How Homeownership Increases Unemployment

Previously, Chatterbox endorsed journalist Phillip Longman’s observation that U.S. tax subsidies for homeownership are bad for the economy. If the money spent subsidizing the American Dream were invested elsewhere, Longman argued in his book Thrift, it might do more to boost productivity. (See “Does Homeowning Really Promote Good Citizenship?”) Now Richard K. Green, of the University of Wisconsin, whose study on homeownership’s possibly good effect on child-rearing Chatterbox cited in a follow-up item, has alerted Chatterbox to another study that suggests a direct bad economic effect that Longman seems not to have thought of: Namely, homeownership increases unemployment.

“We can put Europe back to work … by reducing home ownership,” writes Andrew J. Oswald of the University of Warwick in the U.K., in a highly provocative “non-technical paper” produced last month. (To read it, click here.) Oswald begins by citing three intriguing statistics. Among major industrial nations, Spain has both the highest unemployment rate and the highest rate of homeownership; Switzerland has both the lowest unemployment rate and the lowest rate of homeownership; and during the postwar economic boom of the 1950s and ‘60s, the United States (like Spain today) had both the highest unemployment rate and the highest rate of homeownership. In Oswald’s view, none of this is mere coincidence. It is well known that a nation’s unemployment rate depends in part on workers’ willingness to uproot themselves to find new and better jobs. This is something that many people, for various reasons, are generally reluctant to do. Homeownership, says Oswald, is one of these reasons. “Selling a home and moving is expensive,” he points out. In addition, a high rate of homeownership means there isn’t a lot of rental housing available, so it’s hard for young European workers living at home with Mom and Dad (“les enfants kangarou,” a French magazine tagged them last year) to move someplace new and get a place of their own. There’s also a spiral effect: People who don’t want to move have a greater tendency to take jobs they’re not well suited for, which raises costs of production and lowers incomes for everyone. Homeowners are more likely to impose zoning restrictions that inhibit economic growth. And finally, when people aren’t willing to move, traffic congestion increases, in effect raising for everyone else the transportation cost of having a job and thereby “raising the attractiveness of not working.”
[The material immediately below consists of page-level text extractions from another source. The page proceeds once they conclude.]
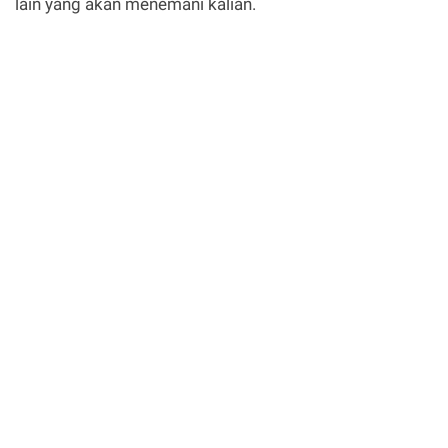
lain yang akan menemani kalian.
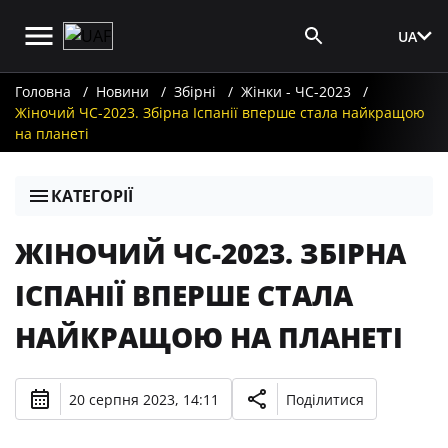
UA
Вхід для ЗМІ
Головна
Новини
Збірні
Жінки - ЧС-2023
Жіночий ЧС-2023. Збірна Іспанії вперше стала найкращою
на планеті
КАТЕГОРІЇ
ЖІНОЧИЙ ЧС-2023. ЗБІРНА
ІСПАНІЇ ВПЕРШЕ СТАЛА
НАЙКРАЩОЮ НА ПЛАНЕТІ
20 серпня 2023, 14:11
Поділитися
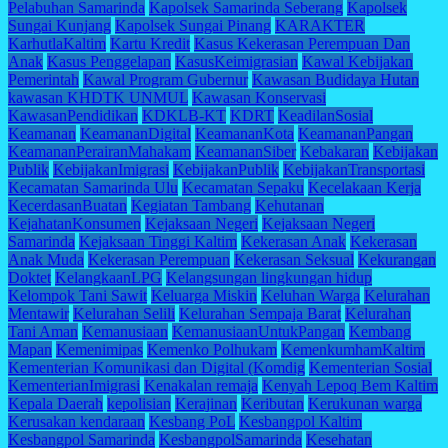
Pelabuhan Samarinda
Kapolsek Samarinda Seberang
Kapolsek
Sungai Kunjang
Kapolsek Sungai Pinang
KARAKTER
KarhutlaKaltim
Kartu Kredit
Kasus Kekerasan Perempuan Dan
Anak
Kasus Penggelapan
KasusKeimigrasian
Kawal Kebijakan
Pemerintah
Kawal Program Gubernur
Kawasan Budidaya Hutan
kawasan KHDTK UNMUL
Kawasan Konservasi
KawasanPendidikan
KDKLB-KT
KDRT
KeadilanSosial
Keamanan
KeamananDigital
KeamananKota
KeamananPangan
KeamananPerairanMahakam
KeamananSiber
Kebakaran
Kebijakan
Publik
KebijakanImigrasi
KebijakanPublik
KebijakanTransportasi
Kecamatan Samarinda Ulu
Kecamatan Sepaku
Kecelakaan Kerja
KecerdasanBuatan
Kegiatan Tambang
Kehutanan
KejahatanKonsumen
Kejaksaan Negeri
Kejaksaan Negeri
Samarinda
Kejaksaan Tinggi Kaltim
Kekerasan Anak
Kekerasan
Anak Muda
Kekerasan Perempuan
Kekerasan Seksual
Kekurangan
Doktet
KelangkaanLPG
Kelangsungan lingkungan hidup
Kelompok Tani Sawit
Keluarga Miskin
Keluhan Warga
Kelurahan
Mentawir
Kelurahan Selili
Kelurahan Sempaja Barat
Kelurahan
Tani Aman
Kemanusiaan
KemanusiaanUntukPangan
Kembang
Mapan
Kemenimipas
Kemenko Polhukam
KemenkumhamKaltim
Kementerian Komunikasi dan Digital (Komdig
Kementerian Sosial
KementerianImigrasi
Kenakalan remaja
Kenyah Lepoq Bem Kaltim
Kepala Daerah
kepolisian
Kerajinan
Keributan
Kerukunan warga
Kerusakan kendaraan
Kesbang PoL
Kesbangpol Kaltim
Kesbangpol Samarinda
KesbangpolSamarinda
Kesehatan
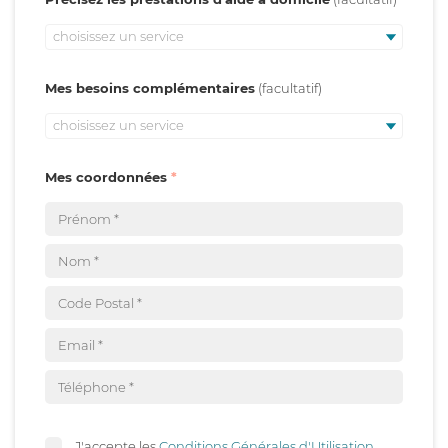
choisissez un service
Mes besoins complémentaires
choisissez un service
Mes coordonnées
J'accepte les
Conditions Générales d'Utilisation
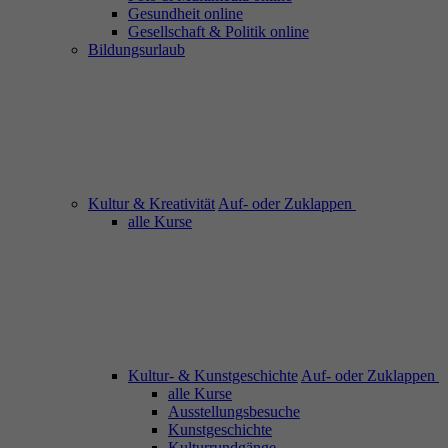
Gesundheit online
Gesellschaft & Politik online
Bildungsurlaub
Kultur & Kreativität
Auf- oder Zuklappen
alle Kurse
Kultur- & Kunstgeschichte
Auf- oder Zuklappen
alle Kurse
Ausstellungsbesuche
Kunstgeschichte
Kulturrundgänge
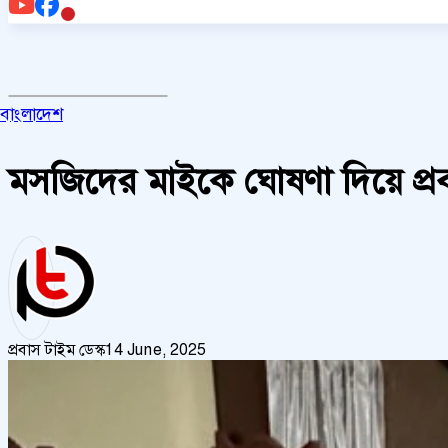
বাংলাদেশ
মসজিদের মাইকে ঘোষণা দিয়ে প্র
প্রবাস টাইম ডেস্ক
14 June, 2025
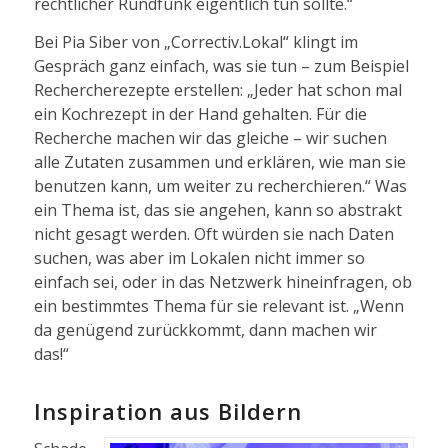
rechtlicher Rundfunk eigentlich tun sollte.“
Bei Pia Siber von „Correctiv.Lokal“ klingt im
Gespräch ganz einfach, was sie tun – zum Beispiel
Rechercherezepte erstellen: „Jeder hat schon mal
ein Kochrezept in der Hand gehalten. Für die
Recherche machen wir das gleiche – wir suchen
alle Zutaten zusammen und erklären, wie man sie
benutzen kann, um weiter zu recherchieren.“ Was
ein Thema ist, das sie angehen, kann so abstrakt
nicht gesagt werden. Oft würden sie nach Daten
suchen, was aber im Lokalen nicht immer so
einfach sei, oder in das Netzwerk hineinfragen, ob
ein bestimmtes Thema für sie relevant ist. „Wenn
da genügend zurückkommt, dann machen wir
das!“
Inspiration aus Bildern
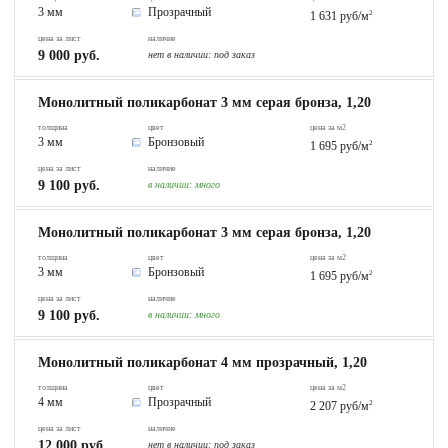
3 мм
Прозрачный
1 631 руб/м
2
цена за лист
наличие
9 000 руб.
нет в наличии:
под заказ
Монолитный поликарбонат 3 мм серая бронза, 1,20
толщина
цвет
цена за м2
3 мм
Бронзовый
1 695 руб/м
2
цена за лист
наличие
9 100 руб.
в наличии:
много
Монолитный поликарбонат 3 мм серая бронза, 1,20
толщина
цвет
цена за м2
3 мм
Бронзовый
1 695 руб/м
2
цена за лист
наличие
9 100 руб.
в наличии:
много
Монолитный поликарбонат 4 мм прозрачный, 1,20
толщина
цвет
цена за м2
4 мм
Прозрачный
2 207 руб/м
2
цена за лист
наличие
12 000 руб.
нет в наличии:
под заказ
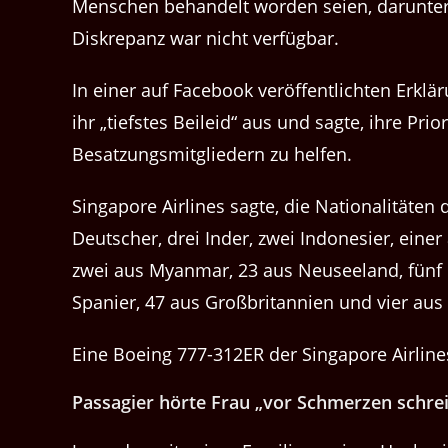
Menschen behandelt worden seien, darunter s
Diskrepanz war nicht verfügbar.
In einer auf Facebook veröffentlichten Erklä
ihr „tiefstes Beileid“ aus und sagte, ihre Prio
Besatzungsmitgliedern zu helfen.
Singapore Airlines sagte, die Nationalitäten 
Deutscher, drei Inder, zwei Indonesier, einer a
zwei aus Myanmar, 23 aus Neuseeland, fünf F
Spanier, 47 aus Großbritannien und vier aus
Eine Boeing 777-312ER der Singapore Airlines
Passagier hörte Frau „vor Schmerzen schre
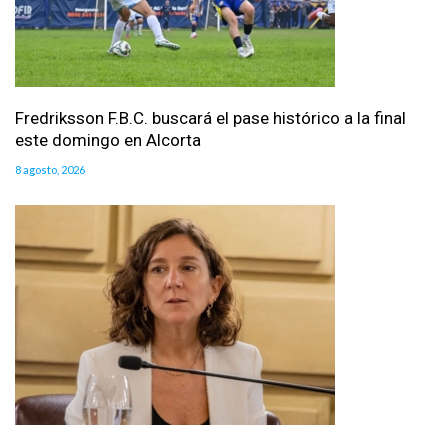
Fredriksson F.B.C. buscará el pase histórico a la final
este domingo en Alcorta
8 agosto, 2026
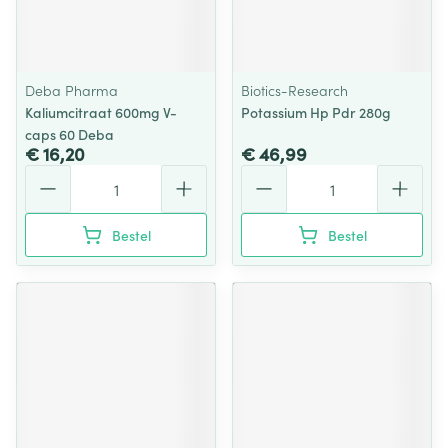
Deba Pharma
Biotics-Research
Kaliumcitraat 600mg V-
Potassium Hp Pdr 280g
caps 60 Deba
€ 16,20
€ 46,99
Aantal
Aantal
Bestel
Bestel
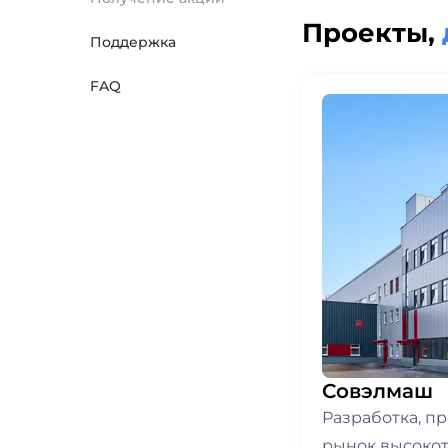
Проекты,
Поддержка
FAQ
Совэлмаш
Разработка, п
рынок высокот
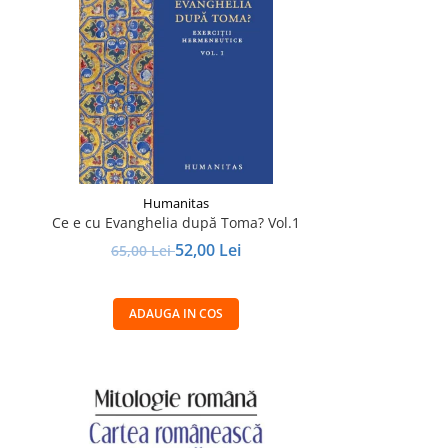
Humanitas
Ce e cu Evanghelia după Toma? Vol.1
52,00 Lei
65,00 Lei
ADAUGA IN COS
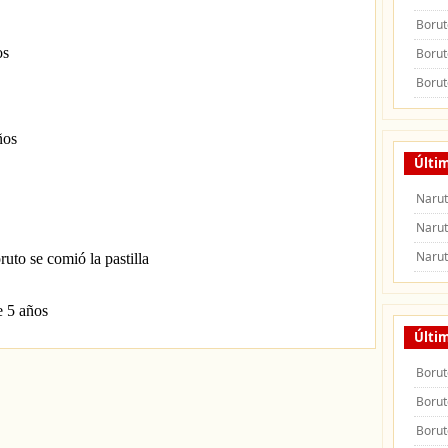
Borut
Borut
Borut
Últi
Narut
Narut
Narut
Últi
Borut
Borut
Borut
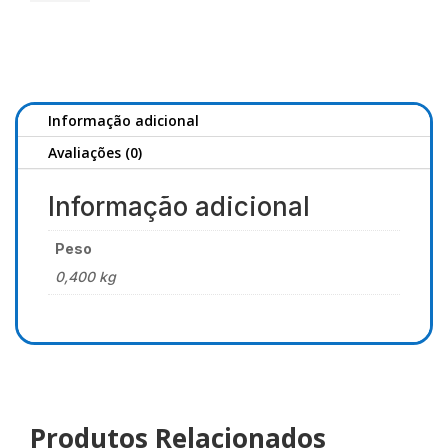
Mixer
Pastura(MIX308)
Cilíndrico
Informação adicional
Avaliações (0)
Informação adicional
Peso
0,400 kg
Produtos Relacionados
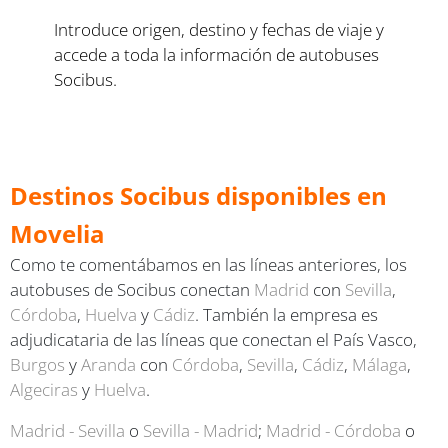
Introduce origen, destino y fechas de viaje y
accede a toda la información de autobuses
Socibus.
Destinos Socibus disponibles en
Movelia
Como te comentábamos en las líneas anteriores, los
autobuses de Socibus conectan
Madrid
con
Sevilla
,
Córdoba
,
Huelva
y
Cádiz
. También la empresa es
adjudicataria de las líneas que conectan el País Vasco,
Burgos
y
Aranda
con
Córdoba
,
Sevilla
,
Cádiz
,
Málaga
,
Algeciras
y
Huelva
.
Madrid - Sevilla
o
Sevilla - Madrid
;
Madrid - Córdoba
o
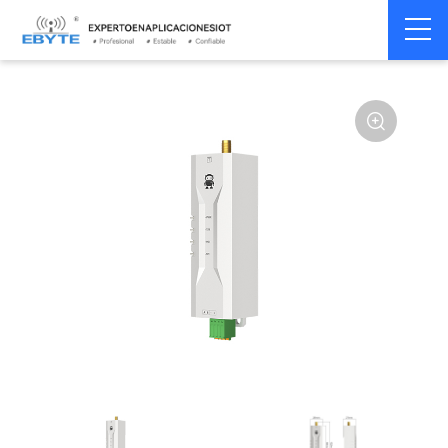
Módem
Módem inalámbrico
Home
>
Módem
>
>
inalámbrico
LoRa

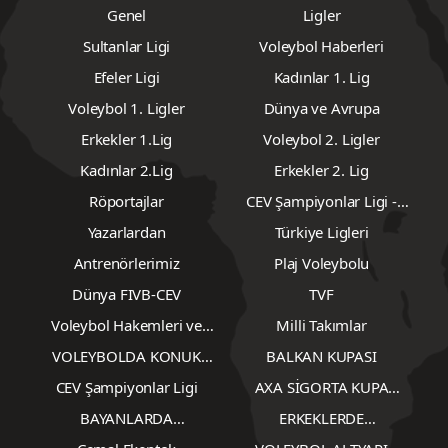
Genel
Ligler
Sultanlar Ligi
Voleybol Haberleri
Efeler Ligi
Kadınlar 1. Lig
Voleybol 1. Ligler
Dünya ve Avrupa
Erkekler 1.Lig
Voleybol 2. Ligler
Kadınlar 2.Lig
Erkekler 2. Lig
Röportajlar
CEV Şampiyonlar Ligi -
Erkekler
Yazarlardan
Türkiye Ligleri
Antrenörlerimiz
Plaj Voleybolu
Dünya FIVB-CEV
TVF
Voleybol Hakemleri ve
Milli Takımlar
Gözlemcileri
VOLEYBOLDA KONUK
BALKAN KUPASI
YAZARLAR
CEV Şampiyonlar Ligi
AXA SİGORTA KUPA
VOLEY
BAYANLARDA
ERKEKLERDE
TRANSFERLER
TRANSFERLER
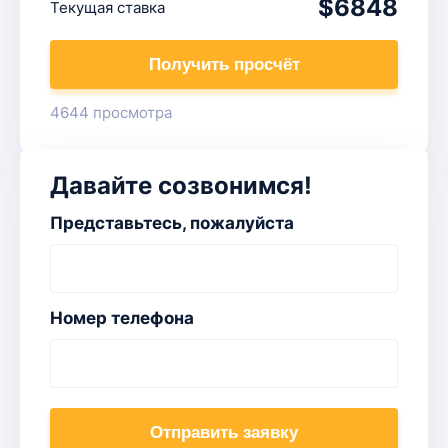
$6848
Текущая ставка
Получить просчёт
4644 просмотра
Давайте созвонимся!
Представьтесь, пожалуйста
Номер телефона
Отправить заявку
Chatterbox is dazzled by this argument, although he admits it has a few problems (most notably: Why is it that the United States right now has low unemployment and a high rate of homeownership?) Obviously the economic picture right now in Europe, which is suffering from high unemployment, is quite different from that here. Still, perhaps one of the presidential candidates should take this up as an issue for the 2000 election: Let’s abolish the mortgage interest deduction and create even more jobs in this red-hot economy! Or, if that’s too scary for Wall Street: Let’s wait till unemployment goes back up, and then abolish the mortgage interest deduction.

[Addendum, 6/8/99: Chatterbox somehow missed that an earlier study by Oswald on the same subject was the basis of an “Everyday Economics” column by Slate’s Steven E. Landsburg two years ago. Click here to read Landsburg’s take.]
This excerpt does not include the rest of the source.